Questionado se não seria melhor manter o plano nacional de vacinação, ou vacinar os agentes penitenciários ao mesmo tempo que os presidiários, Divaldo argumentou que o risco de contaminação é externo às paredes prisionais. “O vírus ele não vai do presídio para fora, ele vai de fora para o presídio. Então, quem pode levar esse vírus para dentro do presídio são os próprios trabalhadores”, afirma o gestor municipal, garantindo que há mais de um ano os presidiários não recebem visitas, nem mesmo dos advogados.

Queda de braço

Segundo o prefeito de Bagé, a denúncia e consequente investigação pela mudança na ordem de vacinação já havia sido sinalizada pela secretária de Saúde do Rio Grande do Sul, Arita Bergmann. A animosidade entre governo estadual e municipal não é nova, já que Divaldo se mostrou contrário à decisão do governador Eduardo Leite (PSDB) de determinar bandeira preta para todo Estado e acabar com o sistema de cogestão.

“Na nossa avaliação, o governo do Estado cometeu um erro agora, porque esse lockdown deveria ter sido feito antes do Carnaval”, criticou Divaldo ao falar sobre a decisão de restrições para todo Estado. O prefeito ainda afirma que não respeitará caso Leite decida novamente restringir as atividades de maneira unilateral. “O governo do Estado não fechará mais a nossa cidade, já fechamos essa questão.”

Mesmo sendo do partido que é base do governo estadual, Divaldo está mais alinhado com o governo federal do que com o colega de partido, Ranolfo Vieira Júnior, que ocupa o cargo de vice-governador. Ele avalia positivamente o trabalho comandado pelo presidente Jair Bolsonaro. Segundo o prefeito, a distribuição de vacinas tem sido satisfatória, assim como o envio de recursos federais ao município. 

No Acre, Polícia Civil entrou na frente

O prefeito de Epitaciolândia (Acre), Sérgio Lopes (PSDB/AC), ignorou as regras do Plano Nacional de Imunização (PNI) e começou a vacinação contra a covid-19 pelos servidores da Polícia Civil.

Ao justificar a vacinação, Sérgio Lopes diz que foi autorizado pelo Conselho Municipal de Saúde. “Não podemos colaborar com a invisibilidade que está sendo institucionalizada e aplicada a esses servidores. Optamos por agir e esperamos que o exemplo do nosso município se espalhe”, declarou o prefeito.

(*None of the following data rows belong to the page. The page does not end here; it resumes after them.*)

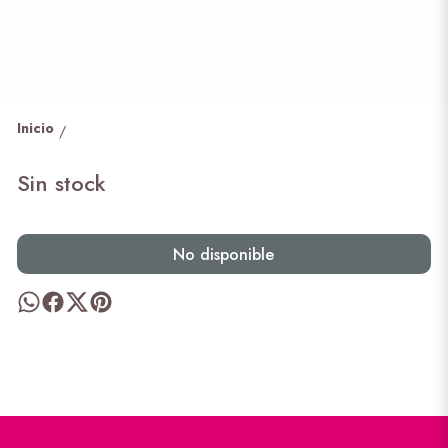
Inicio
/
Sin stock
No disponible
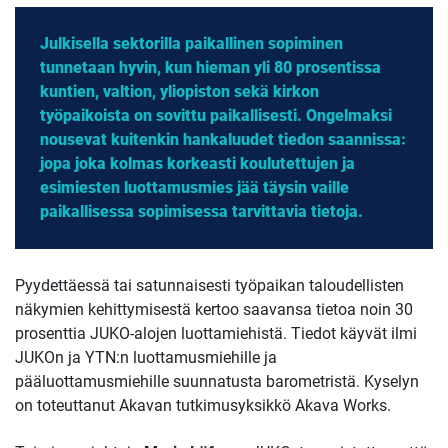
Julkisella sektorilla paikallinen sopiminen
tunnetaan hyvin, kun hieman yli 80 prosentissa
kuntien, valtion, yliopiston sekä kirkon
työpaikoista on sovittu paikallisesti. Ongelmaksi
nousevat kuitenkin hankaluudet tiedon saannissa:
jopa joka kolmas korkeasti koulutettujen ja
esimiesten luottamusmies jää täysin vaille
paikallisessa sopimisessa tarvittavia tietoja.
Pyydettäessä tai satunnaisesti työpaikan taloudellisten
näkymien kehittymisestä kertoo saavansa tietoa noin 30
prosenttia JUKO-alojen luottamiehistä. Tiedot käyvät ilmi
JUKOn ja YTN:n luottamusmiehille ja
pääluottamusmiehille suunnatusta barometristä. Kyselyn
on toteuttanut Akavan tutkimusyksikkö Akava Works.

O Ministério Público do Acre (MP/AC) solicitará esclarecimentos sobre a aplicação do imunizante de forma contrária ao definido no PNI, e pode abrir inquérito sobre a prática do gestor. “Cabe ressaltar que todos os agentes públicos são obrigados a zelar pela estrita observância dos princípios da legalidade”, comentou o promotor Rodrigo Fontoura.

Além dos civis e militares, o prefeito pretende vacinar também os policiais penais, agentes socioeducativos, bombeiros e militares do Exército. Isso pode colocar em xeque a vacinação dos idosos da cidade, e dos profissionais de saúde, que são prioridade dentro do PNI. 

Em nota, a Secretaria de Saúde do Acre (Sesacre) criticou a postura do prefeito. “Dadas todas as justificativas, não compete ao Componente Estadual, nem Municipal, a inversão de ordens de grupos prioritários, além de ressaltamos que a adoção de outras prioridades que tratam da população-alvo pode implicar no prejuízo das ações de vacinação dos grupos vigentes”, avalia a Secretaria.

Após o envio das informações pelo prefeito, o MP/AC pode instaurar inquérito civil para apurar responsabilidades e eventual prática de improbidade administrativa por parte do prefeito da cidade, em decorrência de burla à ordem de prioridade de vacinação contra a covid-19.